(Transcribed page contents)
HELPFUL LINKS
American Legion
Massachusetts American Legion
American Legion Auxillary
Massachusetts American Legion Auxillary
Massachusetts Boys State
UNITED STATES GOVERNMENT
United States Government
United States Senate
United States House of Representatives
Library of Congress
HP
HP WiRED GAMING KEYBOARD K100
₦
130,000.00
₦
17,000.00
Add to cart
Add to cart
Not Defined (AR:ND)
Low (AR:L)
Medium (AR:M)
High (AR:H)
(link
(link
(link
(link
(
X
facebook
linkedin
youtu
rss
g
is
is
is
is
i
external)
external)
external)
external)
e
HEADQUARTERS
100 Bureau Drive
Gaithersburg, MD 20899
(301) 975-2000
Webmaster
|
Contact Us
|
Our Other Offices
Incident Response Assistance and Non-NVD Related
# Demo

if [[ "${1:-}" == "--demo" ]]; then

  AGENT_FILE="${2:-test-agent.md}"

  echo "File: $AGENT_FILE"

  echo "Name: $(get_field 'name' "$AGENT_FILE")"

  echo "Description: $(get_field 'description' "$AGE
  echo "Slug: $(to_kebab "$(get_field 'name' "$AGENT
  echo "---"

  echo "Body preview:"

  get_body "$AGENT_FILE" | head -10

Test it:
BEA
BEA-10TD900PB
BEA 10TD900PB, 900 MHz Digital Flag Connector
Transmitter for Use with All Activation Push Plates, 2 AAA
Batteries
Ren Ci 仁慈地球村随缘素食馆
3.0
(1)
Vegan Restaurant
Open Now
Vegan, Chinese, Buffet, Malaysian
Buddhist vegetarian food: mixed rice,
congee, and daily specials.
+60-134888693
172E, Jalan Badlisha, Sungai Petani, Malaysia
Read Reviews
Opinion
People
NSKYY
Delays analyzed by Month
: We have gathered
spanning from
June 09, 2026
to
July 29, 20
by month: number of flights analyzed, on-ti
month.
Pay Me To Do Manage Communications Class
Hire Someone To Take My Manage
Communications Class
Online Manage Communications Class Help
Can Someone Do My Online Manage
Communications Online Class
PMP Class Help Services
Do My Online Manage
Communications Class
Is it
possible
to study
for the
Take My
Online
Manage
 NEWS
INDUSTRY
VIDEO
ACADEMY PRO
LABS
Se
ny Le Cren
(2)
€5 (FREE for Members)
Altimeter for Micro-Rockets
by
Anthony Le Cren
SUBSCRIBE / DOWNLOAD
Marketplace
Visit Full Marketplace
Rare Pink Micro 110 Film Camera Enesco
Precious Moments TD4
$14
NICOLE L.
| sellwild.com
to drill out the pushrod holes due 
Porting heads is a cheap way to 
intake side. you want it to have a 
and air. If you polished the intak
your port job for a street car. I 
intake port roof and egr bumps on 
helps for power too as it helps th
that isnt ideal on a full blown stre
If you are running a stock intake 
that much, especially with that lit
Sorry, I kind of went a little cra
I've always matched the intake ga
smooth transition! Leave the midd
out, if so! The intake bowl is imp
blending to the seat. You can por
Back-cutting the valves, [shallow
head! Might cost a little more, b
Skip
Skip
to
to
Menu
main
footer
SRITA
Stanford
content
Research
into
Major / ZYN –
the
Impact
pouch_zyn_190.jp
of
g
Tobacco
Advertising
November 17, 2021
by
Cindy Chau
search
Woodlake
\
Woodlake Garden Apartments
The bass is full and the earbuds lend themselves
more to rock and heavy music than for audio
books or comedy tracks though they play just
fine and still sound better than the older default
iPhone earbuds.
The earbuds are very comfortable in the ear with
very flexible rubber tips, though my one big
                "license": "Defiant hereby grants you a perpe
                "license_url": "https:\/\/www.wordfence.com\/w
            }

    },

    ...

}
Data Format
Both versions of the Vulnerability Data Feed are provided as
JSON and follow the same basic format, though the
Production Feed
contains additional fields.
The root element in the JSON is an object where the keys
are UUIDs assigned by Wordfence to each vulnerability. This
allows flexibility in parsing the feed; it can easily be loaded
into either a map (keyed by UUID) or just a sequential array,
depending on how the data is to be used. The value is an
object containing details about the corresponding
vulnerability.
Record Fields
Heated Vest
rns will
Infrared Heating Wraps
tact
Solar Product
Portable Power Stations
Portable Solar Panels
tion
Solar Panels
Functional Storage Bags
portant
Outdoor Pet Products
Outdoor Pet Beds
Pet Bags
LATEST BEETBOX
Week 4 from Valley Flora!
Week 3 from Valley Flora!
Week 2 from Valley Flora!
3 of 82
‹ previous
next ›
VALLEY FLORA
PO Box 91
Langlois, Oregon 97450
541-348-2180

- **DIRECTIONS FOR THIS TASK**
Looking at the entries above, say how many lines contain the word "Vegan". Nothing but the number is needed.

- **WRITTEN ANSWER**
2